Communion Pattern: Blessed, Broken and Given

"Take and Eat. This is My Body Broken for You." Mark 14:22

“Take and Eat. This is My Body Broken for You.” Mark 14:22

Mark 14:22 reads, “Jesus took bread, blessed and broke it, and gave it to them and said, ‘Take, eat; this is My body.’”

Many of us come to the Communion table aware of our sin and needing to ask forgiveness.  We live knowing that temptations sometimes get the better of us.  We take our sins to the cross and receive his forgiveness, at the Communion table.  Some of us leave, having received forgiveness, but not quite feeling ready to fulfill our God given destiny.

Communion reminds us that God uses broken people to carry out His purposes in the world through us.  The verbs in Mark 14:22 outline the process:  Blessed, broken, and given out.  As we continually learn of God’s love, the significance of Jesus’ death and resurrection, and the gift of the Holy Spirit, we continue on our spiritual journey.  Along the way, we sin.  The journey path incorporates the steps of forgiveness, cleansing, and redemption.  The human condition keeps us breaking God’s laws and needing Jesus’ forgiveness and cleansing continually.  We repeatedly accept Jesus’ invitation to “Take and eat.”

Amazingly, God uses us people to carry His perfect message to others in our broken state. Most spiritual journeys produce mature Christians, who hopefully attain to live by God’s guidelines more and more closely.  Yet, He doesn’t wait for certain levels of performance to be usable.  He lets our stories be given out as they are.  Further, He often wants us willing to tell our story of brokenness.  The sustaining truth is that He loves people despite our sins.  He can use our stories of brokenness all along the journey path to draw people to Himself.

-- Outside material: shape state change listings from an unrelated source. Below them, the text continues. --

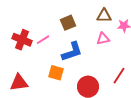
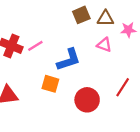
brown square: (68, 23) -> (81, 15), moved
pink triangle: (103, 39) -> (104, 45), turned 32

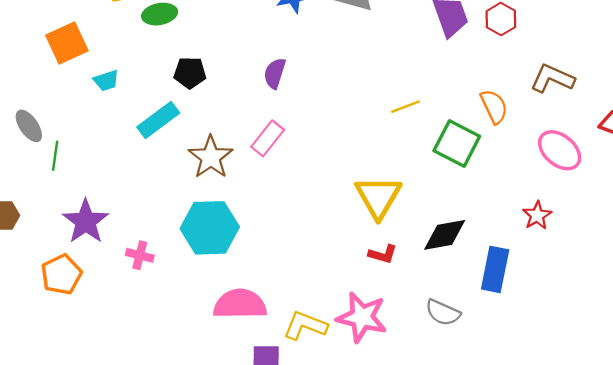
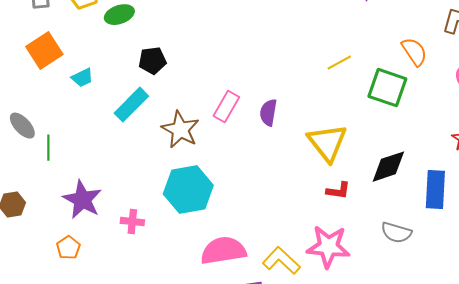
purple semicircle: (275, 73) -> (268, 113), moved
orange pentagon: (61, 275) -> (68, 248), size x0.7
yellow L-shape: (305, 325) -> (281, 261), turned 30

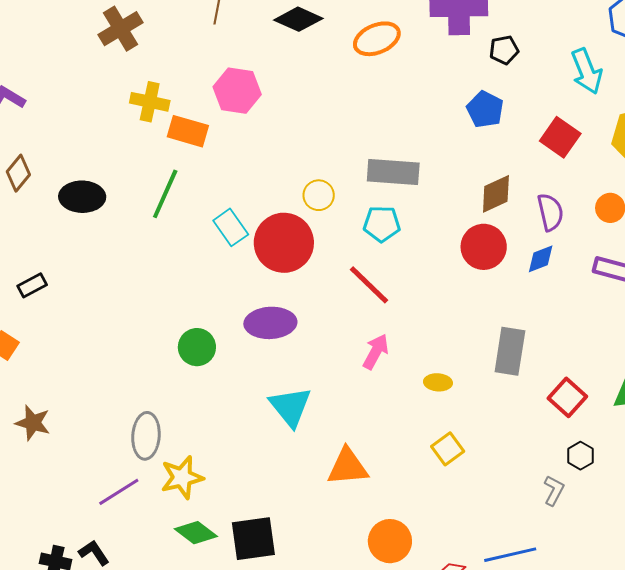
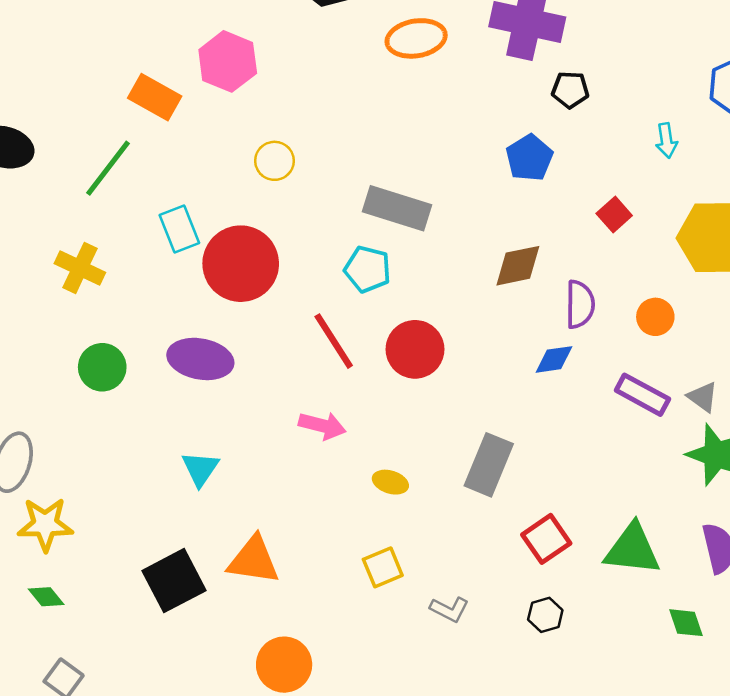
cyan arrow: (587, 71) -> (666, 141), size x0.6
yellow cross: (150, 102) -> (80, 268), moved
red square: (560, 137) -> (614, 214), size x0.7
yellow circle: (319, 195) -> (274, 161), moved
red circle: (484, 247) -> (415, 349), moved
pink arrow: (376, 352) -> (322, 426), turned 63
cyan triangle: (290, 407) -> (200, 469), size x0.7
gray L-shape: (554, 491) -> (449, 609), moved, turned 76
green diamond: (196, 533) -> (46, 597), size x0.7
black square: (253, 539) -> (174, 581), moved, turned -33

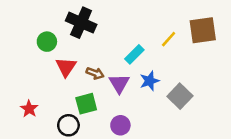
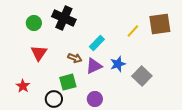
green circle: (47, 42) -> (34, 23), moved
cyan rectangle: (134, 54) -> (97, 43), moved
red triangle: (66, 67) -> (39, 53), moved
purple triangle: (119, 83) -> (94, 66), turned 36

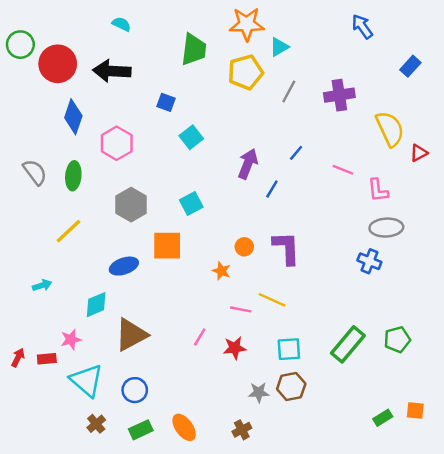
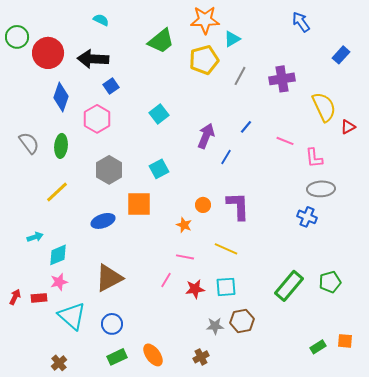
green trapezoid: (194, 49) -> (161, 41), turned 44
blue square: (166, 102) -> (111, 86), moved, turned 35
cyan diamond: (96, 305) -> (58, 255), moved
pink line: (241, 309) -> (185, 257), moved
cyan square: (289, 349) -> (226, 287), moved
brown cross: (96, 424) -> (59, 363), moved

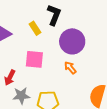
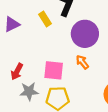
pink square: (34, 59) -> (54, 70), moved

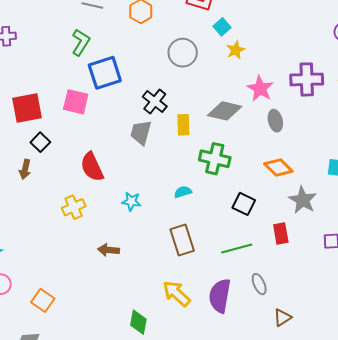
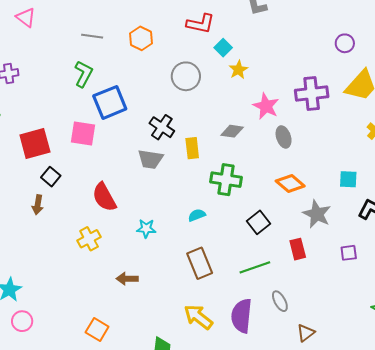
gray diamond: (225, 111) -> (232, 131), size x0.7
gray trapezoid: (141, 133) -> (150, 159), turned -92
black square: (244, 204) -> (258, 222), turned 30
orange square: (43, 300) -> (97, 330), moved

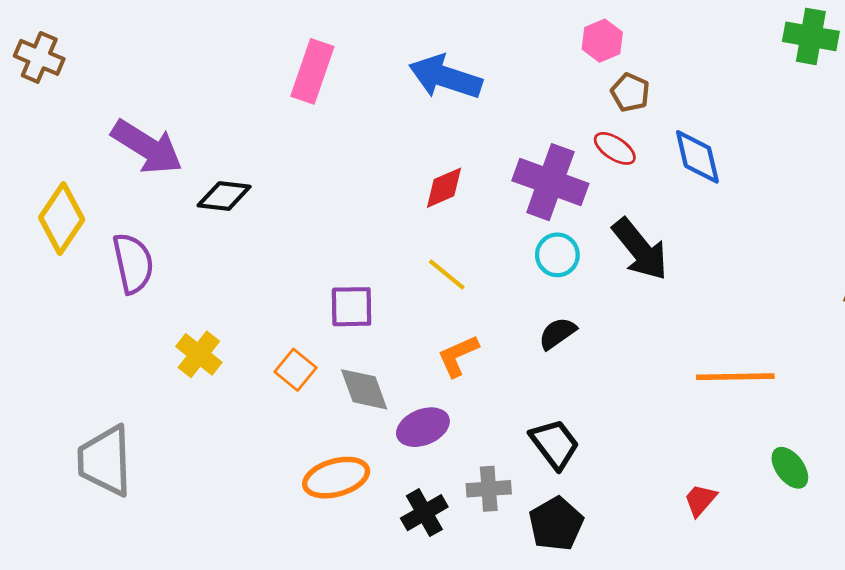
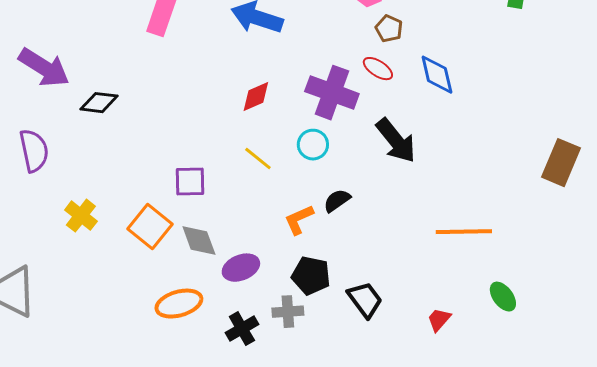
cyan circle: (557, 255) -> (313, 145), moved
orange L-shape: (458, 356) -> (299, 220), moved
orange square: (296, 370) -> (150, 227), size x1.5
black trapezoid: (555, 444) -> (365, 300), moved
black pentagon: (556, 524) -> (311, 276), moved, turned -30

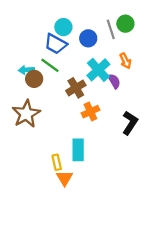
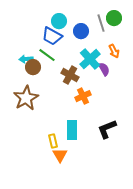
brown cross: (76, 88) -> (70, 75), turned -30
black L-shape: (130, 123) -> (107, 129), moved, turned -145

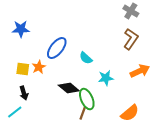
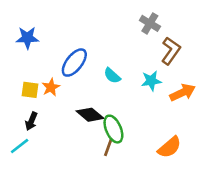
gray cross: (131, 11) -> (150, 23), moved
cyan star: (106, 78) -> (151, 81), moved
black arrow: (24, 93) -> (31, 121), turned 40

Jesus’ invitation to share the bread that night depicts this process all in one action.  We are blessed by God.  We are broken by sin.  And we are asked to give out our story to others.  When we partake in Communion, we are taking and eating the bread of His body given for us.   Our brokenness drives us to the table and extends Jesus’ invitation to all through our stories of broken lives where we all come to Jesus’ offer at the table:  “Take and eat, this is my Body.” His resurrected body becomes our healing.